Every line of the data below that holds the string "Calendar" needs to be reported.

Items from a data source
===============

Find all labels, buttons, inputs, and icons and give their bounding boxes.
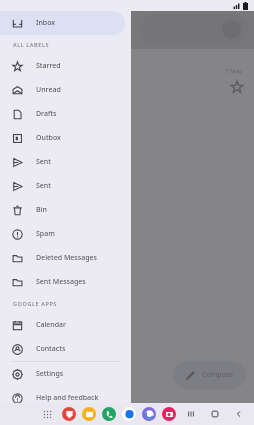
button[interactable]: Phone bbox=[102, 407, 116, 421]
staticText: Drafts bbox=[36, 109, 57, 119]
button[interactable]: Photos bbox=[162, 407, 176, 421]
button[interactable]: Recents bbox=[179, 403, 203, 425]
button[interactable]: Sent Messages bbox=[0, 270, 125, 294]
staticText: Outbox bbox=[36, 133, 61, 143]
button[interactable]: Back bbox=[227, 403, 251, 425]
button[interactable]: Starred bbox=[0, 54, 125, 78]
button[interactable]: Spam bbox=[0, 222, 125, 246]
staticText: Sent bbox=[36, 157, 51, 167]
staticText: Starred bbox=[36, 61, 61, 71]
staticText: Unread bbox=[36, 85, 61, 95]
button[interactable]: Keep bbox=[62, 407, 76, 421]
staticText: Sent bbox=[36, 181, 51, 191]
staticText: Spam bbox=[36, 229, 55, 239]
button[interactable]: Files bbox=[82, 407, 96, 421]
staticText: Sent Messages bbox=[36, 277, 86, 287]
button[interactable]: Help and feedback bbox=[0, 386, 125, 410]
button[interactable]: Sent bbox=[0, 150, 125, 174]
button[interactable]: Calendar bbox=[0, 313, 125, 337]
button[interactable]: Settings bbox=[0, 362, 125, 386]
staticText: ALL LABELS bbox=[13, 41, 50, 48]
staticText: Bin bbox=[36, 205, 47, 215]
button[interactable]: All apps bbox=[42, 409, 53, 420]
button[interactable]: Sent bbox=[0, 174, 125, 198]
button[interactable]: Inbox bbox=[0, 11, 125, 35]
button[interactable]: Home bbox=[203, 403, 227, 425]
button[interactable]: Outbox bbox=[0, 126, 125, 150]
staticText: GOOGLE APPS bbox=[13, 300, 57, 307]
staticText: Inbox bbox=[36, 18, 56, 28]
staticText: 7 May bbox=[225, 67, 242, 75]
button[interactable]: Drafts bbox=[0, 102, 125, 126]
button[interactable]: Browser bbox=[142, 407, 156, 421]
staticText: Help and feedback bbox=[36, 393, 99, 403]
button[interactable]: Messages bbox=[122, 407, 136, 421]
button[interactable]: Unread bbox=[0, 78, 125, 102]
button[interactable]: Bin bbox=[0, 198, 125, 222]
button[interactable]: Deleted Messages bbox=[0, 246, 125, 270]
staticText: Contacts bbox=[36, 344, 66, 354]
staticText: Deleted Messages bbox=[36, 253, 97, 263]
staticText: Calendar bbox=[36, 320, 67, 330]
staticText: Settings bbox=[36, 369, 64, 379]
staticText: Compose bbox=[202, 370, 234, 380]
button[interactable]: Compose bbox=[173, 361, 246, 389]
button[interactable]: Contacts bbox=[0, 337, 125, 361]
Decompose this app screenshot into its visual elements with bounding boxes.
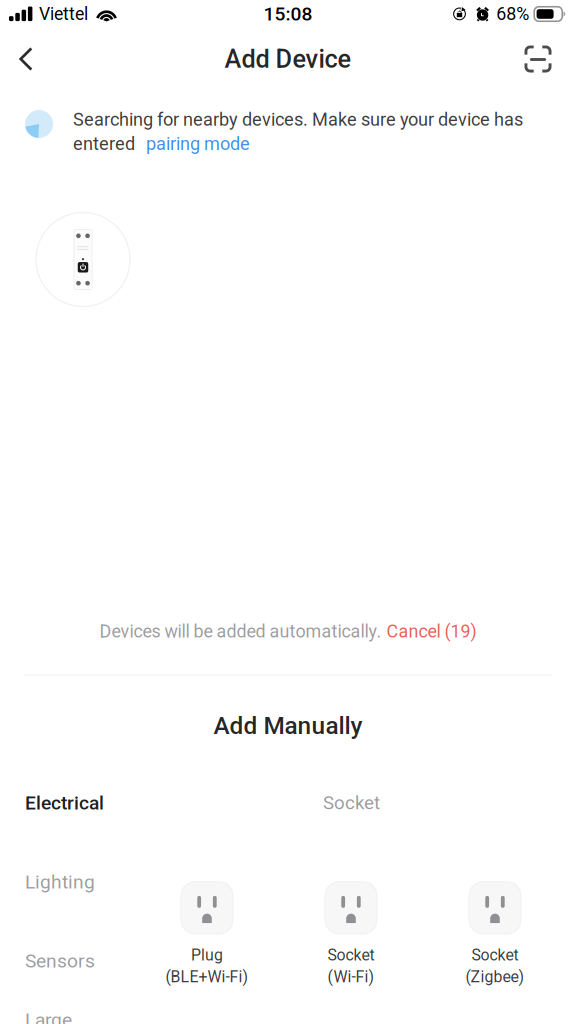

===============

* [Answer to the problem]
button[interactable]: Calendar bbox=[0, 313, 125, 337]
staticText: Calendar bbox=[36, 320, 67, 330]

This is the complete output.